A similar scaffold concept is being applied for nerve repair, through yet another offshoot start-up Neurotex. The team are hoping to apply this to the central nervous system and help reverse paralysis caused by severe spinal injuries – yet another field in dire need of more options.
The field of silk-based medicine is now teeming with possibilities.
The Silk Age
New studies are published almost every day exploring applications for silk in regenerative medicine. Research teams around the world are producing new materials using a range of creative techniques, such as implanting spider DNA into goats and even using yeast to spin silk.
Silk material is now also being used for sutures, scaffolds, grafts and a vast selection of biomedical implants.

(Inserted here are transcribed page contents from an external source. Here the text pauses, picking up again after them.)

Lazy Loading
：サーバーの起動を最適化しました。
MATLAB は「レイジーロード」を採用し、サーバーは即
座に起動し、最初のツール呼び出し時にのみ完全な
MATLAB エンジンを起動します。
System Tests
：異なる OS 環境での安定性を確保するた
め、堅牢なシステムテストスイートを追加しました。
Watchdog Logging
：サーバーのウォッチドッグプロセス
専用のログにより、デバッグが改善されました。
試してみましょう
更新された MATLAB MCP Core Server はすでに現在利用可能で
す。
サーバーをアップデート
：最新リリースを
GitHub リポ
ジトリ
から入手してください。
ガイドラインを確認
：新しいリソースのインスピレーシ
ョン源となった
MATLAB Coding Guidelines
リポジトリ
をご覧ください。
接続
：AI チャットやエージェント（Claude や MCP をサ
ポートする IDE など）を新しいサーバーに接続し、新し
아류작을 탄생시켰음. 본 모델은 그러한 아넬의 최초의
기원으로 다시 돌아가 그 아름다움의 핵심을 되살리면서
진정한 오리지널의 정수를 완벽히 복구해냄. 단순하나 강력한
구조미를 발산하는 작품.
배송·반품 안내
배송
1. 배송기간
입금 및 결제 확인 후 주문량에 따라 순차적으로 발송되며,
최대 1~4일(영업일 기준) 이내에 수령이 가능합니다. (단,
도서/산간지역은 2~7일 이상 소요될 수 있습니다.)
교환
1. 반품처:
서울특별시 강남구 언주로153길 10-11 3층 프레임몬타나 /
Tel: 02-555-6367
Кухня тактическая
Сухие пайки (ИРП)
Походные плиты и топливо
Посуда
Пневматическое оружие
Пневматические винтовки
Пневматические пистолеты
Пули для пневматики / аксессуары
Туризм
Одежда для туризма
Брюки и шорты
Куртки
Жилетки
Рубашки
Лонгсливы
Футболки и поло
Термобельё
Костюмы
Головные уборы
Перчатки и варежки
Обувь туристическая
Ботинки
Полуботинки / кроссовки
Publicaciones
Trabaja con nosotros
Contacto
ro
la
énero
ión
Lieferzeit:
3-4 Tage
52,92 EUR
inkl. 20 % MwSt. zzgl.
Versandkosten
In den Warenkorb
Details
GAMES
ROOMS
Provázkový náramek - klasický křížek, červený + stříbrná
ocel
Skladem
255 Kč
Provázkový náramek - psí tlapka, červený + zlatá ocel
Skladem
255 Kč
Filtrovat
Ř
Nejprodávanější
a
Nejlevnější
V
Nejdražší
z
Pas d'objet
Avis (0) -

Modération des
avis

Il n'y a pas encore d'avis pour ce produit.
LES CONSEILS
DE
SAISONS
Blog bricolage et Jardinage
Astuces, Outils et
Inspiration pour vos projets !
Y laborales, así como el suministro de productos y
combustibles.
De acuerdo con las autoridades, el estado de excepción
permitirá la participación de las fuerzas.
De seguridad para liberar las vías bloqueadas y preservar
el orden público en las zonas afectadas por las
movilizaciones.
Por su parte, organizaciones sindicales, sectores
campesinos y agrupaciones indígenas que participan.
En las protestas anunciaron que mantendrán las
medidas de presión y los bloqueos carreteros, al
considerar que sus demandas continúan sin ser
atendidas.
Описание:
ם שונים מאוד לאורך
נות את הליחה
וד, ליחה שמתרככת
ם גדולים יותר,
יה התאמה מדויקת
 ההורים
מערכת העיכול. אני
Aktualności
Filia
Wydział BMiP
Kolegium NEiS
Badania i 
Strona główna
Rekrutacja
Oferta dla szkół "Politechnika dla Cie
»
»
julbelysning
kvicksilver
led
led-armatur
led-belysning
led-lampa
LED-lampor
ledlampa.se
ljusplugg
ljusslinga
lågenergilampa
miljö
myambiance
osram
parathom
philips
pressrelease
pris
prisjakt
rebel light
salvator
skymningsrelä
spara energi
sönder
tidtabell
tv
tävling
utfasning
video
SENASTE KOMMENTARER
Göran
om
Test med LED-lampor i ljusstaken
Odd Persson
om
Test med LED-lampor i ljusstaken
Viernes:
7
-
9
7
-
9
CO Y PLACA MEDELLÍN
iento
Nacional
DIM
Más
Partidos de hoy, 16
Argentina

“(Silk) could be standard practice for many medical procedures,” says Professor Insup Noh, editor of Biomaterials Research journal. “Silk materials have already been approved as a medical raw material, which is a big advantage compared with other emerging polymeric biomaterials.”
Vollrath’s group is now working on bicycle helmets, airplane panels and military uniforms, and studying the spider’s ultra-efficient spinning process for use in advanced manufacturing. Spider webs have become a model for pollution sensors,, while synthetic spider silk is increasingly popular for clothing.
After 40 years of rapid progress, the zoologist remains convinced he is still just scratching the surface of what his greenhouse guests can deliver.
“Spider have been around for millions of years,” says Vollrath. “There is so much more to learn from them.”
CNN’s Jim Stenman contributed to this report.